Sum is very slow (and I can't figure out why)

I’m building up a Monte Carlo code in CUDA that, as intermediate steps, needs to perform sums of several thousand Floats. The fact is that the numbers are produced by a function V(r,dip) where r is vector of floats and dip is a parameter. The details of the function are irrelevant as I just work with the output it produces. I want to get sum of the vector of floats produced by V(r,dip). The nice thing is that, despite

@btime aux = V($r, $dip)
  33.156 μs (256 allocations: 7.03 KiB)

248000×1 CuArray{Float64,2}:

@btime CUDA.sum($aux)
  49.466 μs (68 allocations: 1.94 KiB)

if I put both things together in a function, times become crazily larger

function Sum_V(r,dip)
    aux = V(r,dip)
@btime Sum_V($r,$dip)
  5.385 ms (324 allocations: 8.97 KiB)

so I understand the problem of computer time increase is due to the allocation of the CuArray aux in the function? But I’m doing the very same operations separately above and the sum of times is less than 100 microseconds. So why this huge execution time penalty in Sum_V?

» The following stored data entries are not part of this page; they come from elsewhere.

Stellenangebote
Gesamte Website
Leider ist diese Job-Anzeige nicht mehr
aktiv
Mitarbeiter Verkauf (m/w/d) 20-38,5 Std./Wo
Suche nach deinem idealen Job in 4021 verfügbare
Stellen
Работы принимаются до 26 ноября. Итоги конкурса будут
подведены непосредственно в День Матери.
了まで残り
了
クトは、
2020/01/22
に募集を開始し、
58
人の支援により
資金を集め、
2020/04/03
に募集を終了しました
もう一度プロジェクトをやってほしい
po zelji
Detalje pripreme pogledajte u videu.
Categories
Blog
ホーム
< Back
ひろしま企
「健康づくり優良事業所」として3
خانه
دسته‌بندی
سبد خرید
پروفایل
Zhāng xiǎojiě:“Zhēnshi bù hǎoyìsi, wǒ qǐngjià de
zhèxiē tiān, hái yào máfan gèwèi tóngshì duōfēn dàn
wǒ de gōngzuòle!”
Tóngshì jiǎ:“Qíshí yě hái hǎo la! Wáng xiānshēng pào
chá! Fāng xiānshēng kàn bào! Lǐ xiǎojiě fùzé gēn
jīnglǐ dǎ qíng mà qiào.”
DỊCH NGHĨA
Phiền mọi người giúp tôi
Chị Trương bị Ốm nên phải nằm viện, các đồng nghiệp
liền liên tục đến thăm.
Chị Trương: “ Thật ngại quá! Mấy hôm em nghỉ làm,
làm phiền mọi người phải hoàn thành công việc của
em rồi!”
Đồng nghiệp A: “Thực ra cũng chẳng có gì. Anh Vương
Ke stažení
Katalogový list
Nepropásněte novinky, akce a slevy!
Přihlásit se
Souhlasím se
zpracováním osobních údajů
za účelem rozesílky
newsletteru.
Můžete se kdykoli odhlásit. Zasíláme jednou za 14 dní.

I’ve tried also declaring aux externally, passing it as a parameter to Sum_V, and replacing the aux = V(r,dip) with aux .= V(r,dip) with the same results.

BTW doing that on CPU takes 2.609ms, half the time it takes with my CUDA function -making it useless at this point.

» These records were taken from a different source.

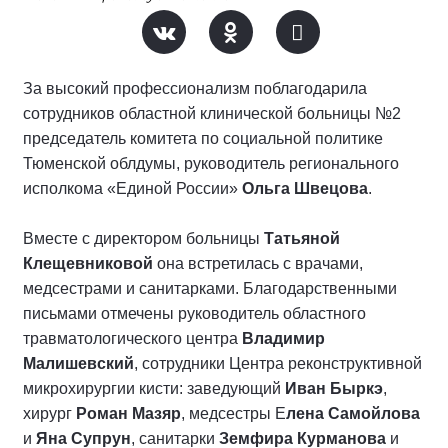
За высокий профессионализм поблагодарила
сотрудников областной клинической больницы №2
председатель комитета по социальной политике
Тюменской облдумы, руководитель регионального
исполкома «Единой России»
Ольга Швецова
.
Вместе с директором больницы
Татьяной
Клещевниковой
она встретилась с врачами,
медсестрами и санитарками. Благодарственными
письмами отмечены руководитель областного
травматологического центра
Владимир
Малишевский
, сотрудники Центра реконструктивной
микрохирургии кисти: заведующий
Иван Быркэ
,
хирург
Роман Мазяр
, медсестры Е
лена Самойлова
и
Яна Супрун
, санитарки
Земфира Курманова
и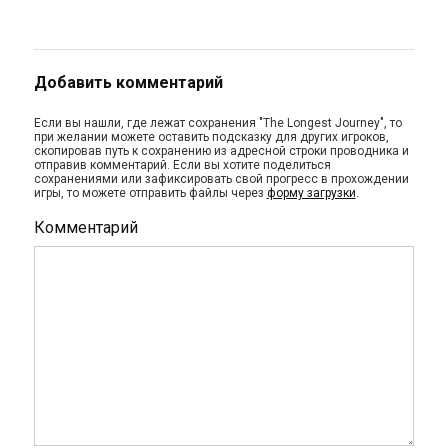
Добавить комментарий
Если вы нашли, где лежат сохранения "The Longest Journey", то
при желании можете оставить подсказку для других игроков,
скопировав путь к сохранению из адресной строки проводника и
отправив комментарий. Если вы хотите поделиться
сохранениями или зафиксировать свой прогресс в прохождении
игры, то можете отправить файлы через
форму загрузки
.
Комментарий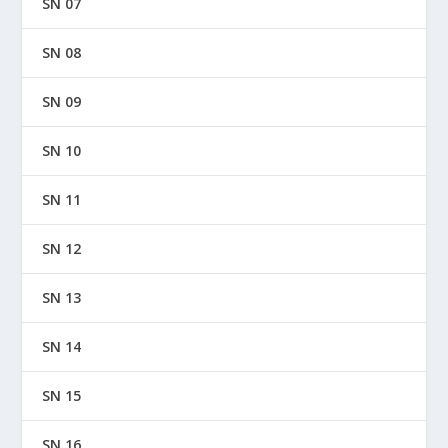
SN 07
SN 08
SN 09
SN 10
SN 11
SN 12
SN 13
SN 14
SN 15
SN 16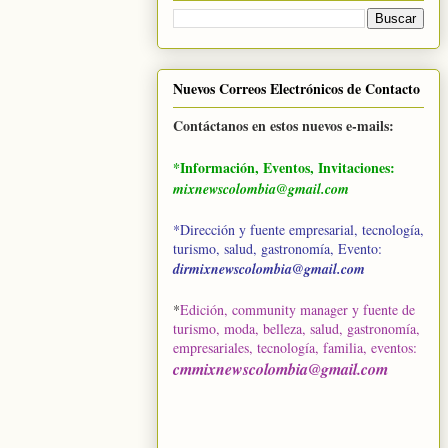
Nuevos Correos Electrónicos de Contacto
Contáctanos en estos nuevos e-mails:
*Información, Eventos, Invitaciones:
mixnewscolombia@gmail.com
*Dirección y fuente empresarial, tecnología,
turismo, salud, gastronomía, Evento:
dirmixnewscolombia@gmail.com
*
Edición, community manager y fuente de
turismo, moda, belleza, salud, gastronomía,
empresariales, tecnología, familia, eventos
:
cmmixnewscolombia@gmail.com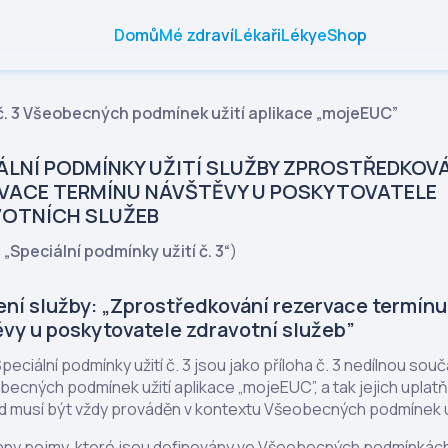
Domů
Mé zdraví
Lékaři
Léky
eShop
 č. 3 Všeobecných podmínek užití aplikace „mojeEUC”
ÁLNÍ PODMÍNKY UŽITÍ SLUŽBY ZPROSTŘEDKOV
VACE TERMÍNU NÁVŠTĚVY U POSKYTOVATELE
OTNÍCH SLUŽEB
n
„Speciální podmínky užití č. 3“
)
ní služby: „Zprostředkování rezervace termínu
vy u poskytovatele zdravotní služeb”
peciální podmínky užití č. 3 jsou jako příloha č. 3 nedílnou souč
ecných podmínek užití aplikace „mojeEUC”, a tak jejich uplatň
d musí být vždy prováděn v kontextu Všeobecných podmínek už
ny pojmy, které jsou definovány ve Všeobecných podmínkách 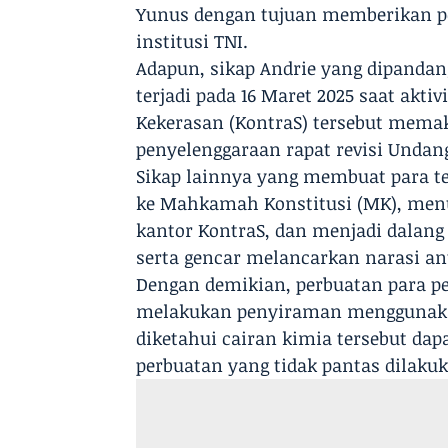
Yunus dengan tujuan memberikan pela
institusi TNI.
Adapun, sikap Andrie yang dipandang
terjadi pada 16 Maret 2025 saat akt
Kekerasan (KontraS) tersebut mema
penyelenggaraan rapat revisi Undan
Sikap lainnya yang membuat para te
ke Mahkamah Konstitusi (MK), menu
kantor KontraS, dan menjadi dalang 
serta gencar melancarkan narasi an
Dengan demikian, perbuatan para p
melakukan penyiraman menggunakan 
diketahui cairan kimia tersebut dap
perbuatan yang tidak pantas dilakuk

Any help will be greatly appreciated :slight_smile:


Try CUDA.@time, you are not measuring GPU computation time

Thanks, that makes sense…
…but then my measured times are about the same as what I get on CPU and no CUDA (more or less 7ms), and I thought that would be much faster :frowning:

This is a bad sign, lots of GPUs are much much slower with Float64, and mostly used with Float32.

Most of the time is probably spent evaluating aux = V($r, $dip), not during the sum, and by not doing @btime CUDA.@sync you’re not accurately measuring GPU execution time. The sum does, though, because you’re reducing to a single scalar which needs to be transferred to the CPU (hence this operation is implicitly synchronizing).